LEGAL OPINION
Question: Ada salah satu saudara kami yang mencoba mencurangi hak-hak ahli waris lain, caranya ketika orangtua kami masih hidup namun sudah sangat lemah kesadarannya, salah satu dari saudara kami itu mendesak orangtua kami untuk menghibahkan tanah-tanah miliknya kepada dirinya seorang diri, mungkin dengan harapan agar ketika orangtua kami meninggal, budel waris yang tersisa hanya sedikit untuk dapat dibagikan kepada seluruh anak-anak yang menjadi ahli waris. Bagaimana pandangan hukumnya?
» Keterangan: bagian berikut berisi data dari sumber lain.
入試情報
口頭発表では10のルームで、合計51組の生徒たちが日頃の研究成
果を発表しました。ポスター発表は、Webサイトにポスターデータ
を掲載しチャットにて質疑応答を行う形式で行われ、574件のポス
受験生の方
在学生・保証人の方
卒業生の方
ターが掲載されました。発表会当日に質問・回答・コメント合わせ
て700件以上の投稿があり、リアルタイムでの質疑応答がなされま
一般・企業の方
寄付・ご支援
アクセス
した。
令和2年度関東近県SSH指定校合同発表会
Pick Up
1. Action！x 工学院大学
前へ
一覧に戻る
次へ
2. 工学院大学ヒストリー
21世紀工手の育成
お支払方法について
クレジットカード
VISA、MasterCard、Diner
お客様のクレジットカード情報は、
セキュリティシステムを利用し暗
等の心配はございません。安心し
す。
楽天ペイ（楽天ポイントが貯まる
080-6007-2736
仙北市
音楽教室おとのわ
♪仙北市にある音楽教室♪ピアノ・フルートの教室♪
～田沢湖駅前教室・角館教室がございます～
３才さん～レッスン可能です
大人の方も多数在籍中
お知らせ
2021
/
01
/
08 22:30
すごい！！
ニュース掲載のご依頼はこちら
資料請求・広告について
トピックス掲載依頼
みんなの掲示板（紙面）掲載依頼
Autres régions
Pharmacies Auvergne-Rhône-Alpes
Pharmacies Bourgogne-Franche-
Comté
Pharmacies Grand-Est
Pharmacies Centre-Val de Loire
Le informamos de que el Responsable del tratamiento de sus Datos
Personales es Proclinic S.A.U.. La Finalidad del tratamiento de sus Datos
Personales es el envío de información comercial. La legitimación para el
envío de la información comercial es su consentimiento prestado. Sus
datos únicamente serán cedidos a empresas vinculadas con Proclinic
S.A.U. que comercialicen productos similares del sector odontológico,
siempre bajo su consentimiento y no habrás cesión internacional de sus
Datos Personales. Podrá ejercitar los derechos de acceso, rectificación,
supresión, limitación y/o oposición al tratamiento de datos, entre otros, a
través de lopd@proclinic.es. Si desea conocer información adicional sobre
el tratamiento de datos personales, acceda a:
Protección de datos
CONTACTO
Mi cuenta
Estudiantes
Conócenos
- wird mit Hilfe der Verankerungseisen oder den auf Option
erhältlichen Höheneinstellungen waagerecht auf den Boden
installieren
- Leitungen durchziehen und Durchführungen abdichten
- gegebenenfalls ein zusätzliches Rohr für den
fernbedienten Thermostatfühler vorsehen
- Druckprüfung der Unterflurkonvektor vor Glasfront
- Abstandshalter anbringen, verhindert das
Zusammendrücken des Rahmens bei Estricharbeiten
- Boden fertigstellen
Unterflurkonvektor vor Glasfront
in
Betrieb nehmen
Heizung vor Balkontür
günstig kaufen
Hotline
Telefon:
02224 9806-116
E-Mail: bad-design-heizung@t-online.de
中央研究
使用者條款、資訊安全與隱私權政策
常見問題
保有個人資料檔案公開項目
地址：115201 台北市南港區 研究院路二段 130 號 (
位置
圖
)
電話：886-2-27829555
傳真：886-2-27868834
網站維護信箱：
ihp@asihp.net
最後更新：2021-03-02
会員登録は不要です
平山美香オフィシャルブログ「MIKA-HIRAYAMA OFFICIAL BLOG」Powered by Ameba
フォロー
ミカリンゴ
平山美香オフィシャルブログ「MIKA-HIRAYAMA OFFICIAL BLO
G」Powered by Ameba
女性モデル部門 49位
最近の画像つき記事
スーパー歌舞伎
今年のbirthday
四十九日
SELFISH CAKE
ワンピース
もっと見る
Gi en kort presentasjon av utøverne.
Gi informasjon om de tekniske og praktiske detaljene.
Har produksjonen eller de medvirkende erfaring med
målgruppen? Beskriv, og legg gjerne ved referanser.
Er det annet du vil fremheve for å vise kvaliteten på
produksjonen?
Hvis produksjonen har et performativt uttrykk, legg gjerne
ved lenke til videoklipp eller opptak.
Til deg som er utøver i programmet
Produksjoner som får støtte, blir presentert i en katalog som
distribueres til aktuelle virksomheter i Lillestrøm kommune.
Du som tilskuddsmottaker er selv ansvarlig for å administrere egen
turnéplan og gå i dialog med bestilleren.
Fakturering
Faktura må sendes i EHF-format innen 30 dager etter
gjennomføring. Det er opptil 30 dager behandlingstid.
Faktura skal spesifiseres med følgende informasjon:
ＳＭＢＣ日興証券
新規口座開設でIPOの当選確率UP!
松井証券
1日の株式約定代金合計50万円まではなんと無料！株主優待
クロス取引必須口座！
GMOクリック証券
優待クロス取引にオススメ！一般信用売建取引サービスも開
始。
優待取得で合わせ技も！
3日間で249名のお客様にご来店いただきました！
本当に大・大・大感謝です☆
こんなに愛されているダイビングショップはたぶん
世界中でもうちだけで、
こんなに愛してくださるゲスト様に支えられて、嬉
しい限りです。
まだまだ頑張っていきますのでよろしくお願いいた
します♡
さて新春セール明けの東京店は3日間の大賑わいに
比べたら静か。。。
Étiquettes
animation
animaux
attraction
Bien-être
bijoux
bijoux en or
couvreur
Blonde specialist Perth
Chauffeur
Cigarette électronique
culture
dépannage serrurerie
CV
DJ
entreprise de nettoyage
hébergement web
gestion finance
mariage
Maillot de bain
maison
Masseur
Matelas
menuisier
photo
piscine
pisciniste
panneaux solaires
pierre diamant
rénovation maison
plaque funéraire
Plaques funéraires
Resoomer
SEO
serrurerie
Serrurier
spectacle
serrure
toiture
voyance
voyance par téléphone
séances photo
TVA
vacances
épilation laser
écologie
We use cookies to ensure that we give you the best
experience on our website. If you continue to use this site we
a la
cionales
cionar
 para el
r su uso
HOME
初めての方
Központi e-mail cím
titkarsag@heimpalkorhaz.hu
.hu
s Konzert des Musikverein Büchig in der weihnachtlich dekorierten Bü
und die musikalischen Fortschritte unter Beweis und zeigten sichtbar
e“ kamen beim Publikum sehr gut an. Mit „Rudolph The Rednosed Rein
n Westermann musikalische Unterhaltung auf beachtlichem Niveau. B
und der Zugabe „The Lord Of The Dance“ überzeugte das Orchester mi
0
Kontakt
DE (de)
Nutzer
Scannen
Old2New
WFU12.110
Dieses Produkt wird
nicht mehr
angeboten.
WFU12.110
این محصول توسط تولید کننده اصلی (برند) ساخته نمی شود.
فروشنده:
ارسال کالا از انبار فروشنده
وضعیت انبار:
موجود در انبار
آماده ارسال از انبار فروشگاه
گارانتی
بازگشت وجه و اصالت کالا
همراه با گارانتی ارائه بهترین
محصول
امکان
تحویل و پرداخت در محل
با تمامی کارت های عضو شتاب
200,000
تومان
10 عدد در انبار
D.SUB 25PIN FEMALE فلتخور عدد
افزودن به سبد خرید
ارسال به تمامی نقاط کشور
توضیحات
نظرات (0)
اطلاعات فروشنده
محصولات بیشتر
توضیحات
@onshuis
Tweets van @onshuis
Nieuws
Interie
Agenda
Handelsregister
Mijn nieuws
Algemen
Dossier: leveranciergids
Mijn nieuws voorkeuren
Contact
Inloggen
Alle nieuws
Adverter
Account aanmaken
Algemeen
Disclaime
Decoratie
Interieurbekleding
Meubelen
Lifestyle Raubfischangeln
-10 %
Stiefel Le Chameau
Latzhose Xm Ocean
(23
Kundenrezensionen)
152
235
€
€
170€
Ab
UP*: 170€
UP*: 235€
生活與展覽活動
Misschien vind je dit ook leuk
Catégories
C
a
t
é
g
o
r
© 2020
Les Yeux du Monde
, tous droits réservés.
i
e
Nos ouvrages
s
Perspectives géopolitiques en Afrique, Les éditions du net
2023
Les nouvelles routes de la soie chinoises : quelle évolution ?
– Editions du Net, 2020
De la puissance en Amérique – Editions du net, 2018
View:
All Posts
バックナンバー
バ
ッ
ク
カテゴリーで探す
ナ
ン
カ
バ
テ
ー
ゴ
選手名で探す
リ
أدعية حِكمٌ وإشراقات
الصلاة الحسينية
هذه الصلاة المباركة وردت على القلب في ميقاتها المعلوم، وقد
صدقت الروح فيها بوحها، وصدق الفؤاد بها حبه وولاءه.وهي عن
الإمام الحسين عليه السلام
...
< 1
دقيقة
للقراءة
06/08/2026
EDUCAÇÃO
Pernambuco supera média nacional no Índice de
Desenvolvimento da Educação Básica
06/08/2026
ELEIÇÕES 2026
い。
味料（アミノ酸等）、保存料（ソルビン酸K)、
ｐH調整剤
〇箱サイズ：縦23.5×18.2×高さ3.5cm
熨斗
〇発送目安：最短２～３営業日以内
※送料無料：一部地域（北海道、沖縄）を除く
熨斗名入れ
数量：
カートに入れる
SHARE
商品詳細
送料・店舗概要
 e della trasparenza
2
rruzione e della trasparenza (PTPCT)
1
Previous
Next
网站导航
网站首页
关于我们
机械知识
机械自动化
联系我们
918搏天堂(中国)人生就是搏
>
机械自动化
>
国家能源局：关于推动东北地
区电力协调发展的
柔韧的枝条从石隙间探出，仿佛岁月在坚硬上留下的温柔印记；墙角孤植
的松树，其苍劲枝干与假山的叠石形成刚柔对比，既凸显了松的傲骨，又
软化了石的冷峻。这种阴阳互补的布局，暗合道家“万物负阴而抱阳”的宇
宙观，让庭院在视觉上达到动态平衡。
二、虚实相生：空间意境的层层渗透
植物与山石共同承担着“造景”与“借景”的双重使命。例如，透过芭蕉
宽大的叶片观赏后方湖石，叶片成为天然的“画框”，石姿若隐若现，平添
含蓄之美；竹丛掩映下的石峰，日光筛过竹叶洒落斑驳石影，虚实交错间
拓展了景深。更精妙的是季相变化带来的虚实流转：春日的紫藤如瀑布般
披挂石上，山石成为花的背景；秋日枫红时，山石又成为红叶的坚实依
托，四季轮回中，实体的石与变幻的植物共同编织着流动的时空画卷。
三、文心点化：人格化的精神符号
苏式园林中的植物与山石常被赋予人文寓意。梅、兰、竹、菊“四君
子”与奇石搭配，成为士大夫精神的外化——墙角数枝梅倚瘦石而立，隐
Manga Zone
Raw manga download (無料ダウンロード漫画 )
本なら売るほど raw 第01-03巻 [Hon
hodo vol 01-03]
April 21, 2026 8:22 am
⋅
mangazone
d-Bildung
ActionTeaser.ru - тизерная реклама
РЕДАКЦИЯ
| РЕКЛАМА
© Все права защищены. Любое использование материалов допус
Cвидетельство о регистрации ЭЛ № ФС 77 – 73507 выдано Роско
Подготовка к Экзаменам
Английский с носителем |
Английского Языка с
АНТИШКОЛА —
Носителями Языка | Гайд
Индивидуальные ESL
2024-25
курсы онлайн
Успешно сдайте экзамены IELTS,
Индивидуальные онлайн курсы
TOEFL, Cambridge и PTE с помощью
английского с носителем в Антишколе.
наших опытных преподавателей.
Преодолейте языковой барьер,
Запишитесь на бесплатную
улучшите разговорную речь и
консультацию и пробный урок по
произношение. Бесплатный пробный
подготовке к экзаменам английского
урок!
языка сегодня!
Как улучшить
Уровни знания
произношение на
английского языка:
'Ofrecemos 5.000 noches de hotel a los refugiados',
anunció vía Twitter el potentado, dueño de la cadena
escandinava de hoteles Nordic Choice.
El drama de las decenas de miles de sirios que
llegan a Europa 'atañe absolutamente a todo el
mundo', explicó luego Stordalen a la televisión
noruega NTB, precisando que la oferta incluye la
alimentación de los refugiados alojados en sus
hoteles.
Brief Answer: Bagi yang memahami hukum waris dengan baik, tidak akan termakan oleh “harapan semu” seperti mencoba mengambil secara lebih banyak daripada hak-hak para ahli waris lainnya, mengingat secara normatif hukum di Indonesia telah menyebutkan bahwa semua hibah yang penah diterima olah seorang anak selama orangtua (pemberi hibah) masih hidup, maka segala hibah tersebut diperhitungkan sebagai bagian hak warisan sang anak, sehingga “legitieme portie” atau hak mutlak paling minimum atas pembagian harta warisan bagi masing-masing ahli waris, tidak akan berkurang untuk dapat dituntut haknya saat pemberi warisan meninggal dunia dikemudian hari.
PEMBAHASAN:
Adapun ketentuan hukum mengenai “hibah”, terdapat pengaturannya dalam norma Pasal 1666 Kitab Undang-Undang Hukum Perdata:
“Hibah adalah suatu perjanjian dengan mana si penghibah, di waktu hidupnya, dengan cuma-cuma dan dengan tidak dapat ditarik kembali, menyerahkan sesuatu benda guna keperluan si penerima hibah yang menerima penyerahan itu.”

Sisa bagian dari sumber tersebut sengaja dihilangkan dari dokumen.